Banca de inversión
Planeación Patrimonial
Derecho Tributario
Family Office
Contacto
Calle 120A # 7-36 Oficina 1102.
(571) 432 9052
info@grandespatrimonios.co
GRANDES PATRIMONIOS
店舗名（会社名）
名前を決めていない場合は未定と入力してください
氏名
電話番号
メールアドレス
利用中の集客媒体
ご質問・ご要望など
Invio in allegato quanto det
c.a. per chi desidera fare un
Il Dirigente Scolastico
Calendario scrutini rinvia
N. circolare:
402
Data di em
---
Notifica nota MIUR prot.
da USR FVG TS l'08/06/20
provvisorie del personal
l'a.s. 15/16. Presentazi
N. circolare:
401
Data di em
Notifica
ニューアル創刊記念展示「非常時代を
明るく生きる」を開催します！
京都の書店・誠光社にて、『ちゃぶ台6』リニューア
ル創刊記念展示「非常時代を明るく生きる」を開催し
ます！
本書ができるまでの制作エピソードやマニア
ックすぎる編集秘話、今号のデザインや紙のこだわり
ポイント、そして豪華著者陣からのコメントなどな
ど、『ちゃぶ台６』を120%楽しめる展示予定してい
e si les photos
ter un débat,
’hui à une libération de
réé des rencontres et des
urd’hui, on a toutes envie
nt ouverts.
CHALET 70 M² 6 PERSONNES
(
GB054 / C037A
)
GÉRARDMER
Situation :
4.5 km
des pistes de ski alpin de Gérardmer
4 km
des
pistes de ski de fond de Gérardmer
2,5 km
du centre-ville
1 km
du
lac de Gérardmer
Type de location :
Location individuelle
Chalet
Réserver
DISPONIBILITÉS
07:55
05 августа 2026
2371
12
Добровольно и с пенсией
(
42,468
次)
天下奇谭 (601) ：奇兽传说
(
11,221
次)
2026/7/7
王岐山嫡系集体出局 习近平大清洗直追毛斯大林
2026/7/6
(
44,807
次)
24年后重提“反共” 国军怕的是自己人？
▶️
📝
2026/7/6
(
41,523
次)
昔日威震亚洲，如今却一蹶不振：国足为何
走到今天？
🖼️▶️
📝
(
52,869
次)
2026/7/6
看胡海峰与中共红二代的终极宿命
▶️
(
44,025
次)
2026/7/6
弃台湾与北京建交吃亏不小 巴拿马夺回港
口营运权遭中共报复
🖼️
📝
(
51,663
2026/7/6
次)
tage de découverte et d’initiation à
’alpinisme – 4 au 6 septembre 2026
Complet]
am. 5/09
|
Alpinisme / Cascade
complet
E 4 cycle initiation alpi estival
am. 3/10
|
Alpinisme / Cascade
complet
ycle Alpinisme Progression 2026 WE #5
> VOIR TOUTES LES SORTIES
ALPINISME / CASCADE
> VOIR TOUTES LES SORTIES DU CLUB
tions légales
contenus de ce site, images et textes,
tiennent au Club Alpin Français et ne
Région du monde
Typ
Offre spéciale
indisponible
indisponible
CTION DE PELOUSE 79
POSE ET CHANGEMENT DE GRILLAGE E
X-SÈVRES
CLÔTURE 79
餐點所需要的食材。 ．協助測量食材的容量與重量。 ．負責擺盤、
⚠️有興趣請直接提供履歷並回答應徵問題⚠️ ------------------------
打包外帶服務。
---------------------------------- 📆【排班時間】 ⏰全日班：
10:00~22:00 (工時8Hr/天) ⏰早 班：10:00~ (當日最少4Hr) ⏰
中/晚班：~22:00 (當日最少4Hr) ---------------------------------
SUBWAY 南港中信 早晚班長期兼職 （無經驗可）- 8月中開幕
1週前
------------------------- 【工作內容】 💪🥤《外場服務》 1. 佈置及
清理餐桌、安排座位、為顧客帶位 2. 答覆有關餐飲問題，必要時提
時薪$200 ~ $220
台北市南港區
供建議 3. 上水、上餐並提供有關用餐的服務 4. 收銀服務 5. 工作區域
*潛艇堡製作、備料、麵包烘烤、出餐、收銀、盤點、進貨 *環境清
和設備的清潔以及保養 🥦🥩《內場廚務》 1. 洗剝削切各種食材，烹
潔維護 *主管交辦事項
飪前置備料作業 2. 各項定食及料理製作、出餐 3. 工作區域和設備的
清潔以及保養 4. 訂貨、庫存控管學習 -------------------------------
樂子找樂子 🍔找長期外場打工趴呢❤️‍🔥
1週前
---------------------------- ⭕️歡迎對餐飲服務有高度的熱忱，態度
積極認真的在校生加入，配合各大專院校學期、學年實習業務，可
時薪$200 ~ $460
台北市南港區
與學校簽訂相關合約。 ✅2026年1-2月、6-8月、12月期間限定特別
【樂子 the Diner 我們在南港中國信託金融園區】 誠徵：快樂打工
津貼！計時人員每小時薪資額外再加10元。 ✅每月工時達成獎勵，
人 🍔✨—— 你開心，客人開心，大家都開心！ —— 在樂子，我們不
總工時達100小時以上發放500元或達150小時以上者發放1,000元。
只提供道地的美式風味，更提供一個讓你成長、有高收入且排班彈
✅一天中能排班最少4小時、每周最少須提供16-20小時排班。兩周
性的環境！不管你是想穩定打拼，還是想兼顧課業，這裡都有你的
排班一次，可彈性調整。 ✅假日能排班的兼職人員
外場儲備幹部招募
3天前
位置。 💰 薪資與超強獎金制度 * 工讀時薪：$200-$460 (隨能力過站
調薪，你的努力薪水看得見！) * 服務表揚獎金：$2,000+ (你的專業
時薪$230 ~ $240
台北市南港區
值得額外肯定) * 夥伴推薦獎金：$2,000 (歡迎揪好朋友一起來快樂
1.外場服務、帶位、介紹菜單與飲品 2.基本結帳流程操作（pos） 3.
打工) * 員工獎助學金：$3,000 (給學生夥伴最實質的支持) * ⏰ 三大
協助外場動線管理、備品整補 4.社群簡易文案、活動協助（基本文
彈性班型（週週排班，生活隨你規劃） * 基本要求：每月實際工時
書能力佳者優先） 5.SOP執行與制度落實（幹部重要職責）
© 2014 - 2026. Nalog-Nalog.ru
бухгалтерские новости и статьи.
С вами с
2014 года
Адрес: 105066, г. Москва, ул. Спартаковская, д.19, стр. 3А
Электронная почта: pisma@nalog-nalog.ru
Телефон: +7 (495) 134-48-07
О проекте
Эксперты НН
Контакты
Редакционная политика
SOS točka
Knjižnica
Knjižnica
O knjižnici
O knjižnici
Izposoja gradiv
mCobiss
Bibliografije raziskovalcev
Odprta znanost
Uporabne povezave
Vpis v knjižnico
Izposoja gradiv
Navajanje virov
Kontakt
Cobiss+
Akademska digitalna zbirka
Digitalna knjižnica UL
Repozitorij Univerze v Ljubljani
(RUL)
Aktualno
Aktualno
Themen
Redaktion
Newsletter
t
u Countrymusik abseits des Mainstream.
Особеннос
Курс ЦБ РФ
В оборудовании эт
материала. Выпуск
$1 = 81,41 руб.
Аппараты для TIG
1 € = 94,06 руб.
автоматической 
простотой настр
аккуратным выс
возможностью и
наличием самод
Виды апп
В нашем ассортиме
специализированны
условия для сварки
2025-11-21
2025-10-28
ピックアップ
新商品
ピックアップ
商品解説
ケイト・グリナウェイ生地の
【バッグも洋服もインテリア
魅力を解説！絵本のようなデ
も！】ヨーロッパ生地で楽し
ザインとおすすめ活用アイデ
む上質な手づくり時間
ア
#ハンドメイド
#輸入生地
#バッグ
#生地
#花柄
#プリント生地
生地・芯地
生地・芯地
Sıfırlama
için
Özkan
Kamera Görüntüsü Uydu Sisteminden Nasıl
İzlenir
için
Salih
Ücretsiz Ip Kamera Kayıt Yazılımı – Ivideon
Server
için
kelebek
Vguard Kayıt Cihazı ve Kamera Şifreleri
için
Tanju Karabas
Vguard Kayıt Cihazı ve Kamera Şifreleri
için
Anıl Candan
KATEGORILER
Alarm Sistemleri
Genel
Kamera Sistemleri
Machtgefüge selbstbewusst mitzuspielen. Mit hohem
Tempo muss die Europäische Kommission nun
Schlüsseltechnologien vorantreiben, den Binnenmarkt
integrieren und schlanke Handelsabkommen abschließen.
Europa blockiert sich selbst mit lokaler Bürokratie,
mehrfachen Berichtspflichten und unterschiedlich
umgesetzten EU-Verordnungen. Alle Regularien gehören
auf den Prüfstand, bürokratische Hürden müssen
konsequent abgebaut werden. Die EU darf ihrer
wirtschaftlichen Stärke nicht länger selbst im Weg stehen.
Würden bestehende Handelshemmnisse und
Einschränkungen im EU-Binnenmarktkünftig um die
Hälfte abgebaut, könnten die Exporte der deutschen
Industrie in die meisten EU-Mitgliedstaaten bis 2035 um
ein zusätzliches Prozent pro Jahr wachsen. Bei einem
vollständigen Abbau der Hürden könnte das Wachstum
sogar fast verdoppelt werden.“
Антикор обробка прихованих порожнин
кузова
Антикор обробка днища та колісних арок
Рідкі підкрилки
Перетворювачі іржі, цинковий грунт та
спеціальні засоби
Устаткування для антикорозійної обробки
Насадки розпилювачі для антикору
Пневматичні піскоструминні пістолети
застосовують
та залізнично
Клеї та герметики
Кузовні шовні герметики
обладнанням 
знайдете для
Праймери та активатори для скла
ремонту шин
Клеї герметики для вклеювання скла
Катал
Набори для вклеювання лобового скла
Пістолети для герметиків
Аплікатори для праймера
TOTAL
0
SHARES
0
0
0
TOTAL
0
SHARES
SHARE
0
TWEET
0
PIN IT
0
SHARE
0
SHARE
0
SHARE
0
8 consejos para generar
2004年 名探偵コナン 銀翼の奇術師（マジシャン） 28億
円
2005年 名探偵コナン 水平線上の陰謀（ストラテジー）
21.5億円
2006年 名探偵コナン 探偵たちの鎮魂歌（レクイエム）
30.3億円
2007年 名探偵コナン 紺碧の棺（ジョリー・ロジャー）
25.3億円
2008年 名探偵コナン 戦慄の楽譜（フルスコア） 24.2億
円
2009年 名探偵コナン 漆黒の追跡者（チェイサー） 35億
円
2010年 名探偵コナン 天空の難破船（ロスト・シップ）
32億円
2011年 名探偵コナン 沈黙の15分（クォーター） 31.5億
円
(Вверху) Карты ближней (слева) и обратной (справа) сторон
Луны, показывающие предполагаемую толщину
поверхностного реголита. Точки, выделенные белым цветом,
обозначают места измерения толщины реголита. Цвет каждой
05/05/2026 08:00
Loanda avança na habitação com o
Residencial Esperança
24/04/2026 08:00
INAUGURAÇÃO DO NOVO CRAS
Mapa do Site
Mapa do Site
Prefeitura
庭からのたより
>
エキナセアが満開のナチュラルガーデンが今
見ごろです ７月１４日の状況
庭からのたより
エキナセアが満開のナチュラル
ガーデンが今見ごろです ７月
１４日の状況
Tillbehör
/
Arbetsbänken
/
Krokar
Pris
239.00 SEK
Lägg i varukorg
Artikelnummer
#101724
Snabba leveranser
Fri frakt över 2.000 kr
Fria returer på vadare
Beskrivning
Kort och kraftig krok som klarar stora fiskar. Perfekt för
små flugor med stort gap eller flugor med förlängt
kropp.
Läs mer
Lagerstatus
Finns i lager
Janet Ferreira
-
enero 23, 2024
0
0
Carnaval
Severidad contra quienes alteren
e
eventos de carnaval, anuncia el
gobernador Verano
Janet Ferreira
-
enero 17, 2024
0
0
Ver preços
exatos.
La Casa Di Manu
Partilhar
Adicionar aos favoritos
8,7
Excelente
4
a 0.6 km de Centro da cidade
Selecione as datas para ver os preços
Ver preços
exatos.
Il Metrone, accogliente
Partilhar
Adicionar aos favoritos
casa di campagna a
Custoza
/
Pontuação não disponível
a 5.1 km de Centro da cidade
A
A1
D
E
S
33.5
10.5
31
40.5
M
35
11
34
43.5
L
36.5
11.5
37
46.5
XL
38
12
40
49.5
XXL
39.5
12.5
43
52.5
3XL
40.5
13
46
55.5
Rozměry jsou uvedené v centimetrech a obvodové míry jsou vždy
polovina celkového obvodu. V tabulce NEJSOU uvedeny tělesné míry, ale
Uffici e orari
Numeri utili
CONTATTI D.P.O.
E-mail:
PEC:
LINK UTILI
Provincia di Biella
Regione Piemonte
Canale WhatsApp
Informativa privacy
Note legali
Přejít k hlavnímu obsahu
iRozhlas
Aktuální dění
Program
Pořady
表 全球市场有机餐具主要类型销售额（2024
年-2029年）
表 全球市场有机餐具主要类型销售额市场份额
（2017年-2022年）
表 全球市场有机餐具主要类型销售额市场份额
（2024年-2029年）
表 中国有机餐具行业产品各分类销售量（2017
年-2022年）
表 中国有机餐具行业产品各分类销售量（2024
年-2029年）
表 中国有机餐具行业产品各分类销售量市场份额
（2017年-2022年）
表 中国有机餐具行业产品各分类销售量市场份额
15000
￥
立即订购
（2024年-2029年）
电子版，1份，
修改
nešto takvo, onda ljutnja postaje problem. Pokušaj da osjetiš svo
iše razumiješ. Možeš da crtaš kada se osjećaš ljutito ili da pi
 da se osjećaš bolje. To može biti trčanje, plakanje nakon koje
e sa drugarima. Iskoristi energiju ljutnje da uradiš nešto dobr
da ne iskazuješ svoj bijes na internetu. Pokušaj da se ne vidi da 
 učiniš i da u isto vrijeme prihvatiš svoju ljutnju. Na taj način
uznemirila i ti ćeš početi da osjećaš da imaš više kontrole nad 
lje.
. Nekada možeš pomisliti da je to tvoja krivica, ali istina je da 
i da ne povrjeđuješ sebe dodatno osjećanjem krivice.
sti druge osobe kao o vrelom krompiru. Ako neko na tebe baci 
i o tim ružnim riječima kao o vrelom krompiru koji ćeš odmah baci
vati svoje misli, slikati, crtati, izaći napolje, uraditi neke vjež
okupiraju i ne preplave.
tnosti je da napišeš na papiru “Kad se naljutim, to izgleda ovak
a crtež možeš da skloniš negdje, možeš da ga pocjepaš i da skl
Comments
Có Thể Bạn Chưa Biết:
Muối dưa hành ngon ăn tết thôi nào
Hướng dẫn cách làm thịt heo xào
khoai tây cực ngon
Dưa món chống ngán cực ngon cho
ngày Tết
::::::::::
How many lines in the records hold the string "initiation"? Reply with the number alone.

- _Task answer_: 2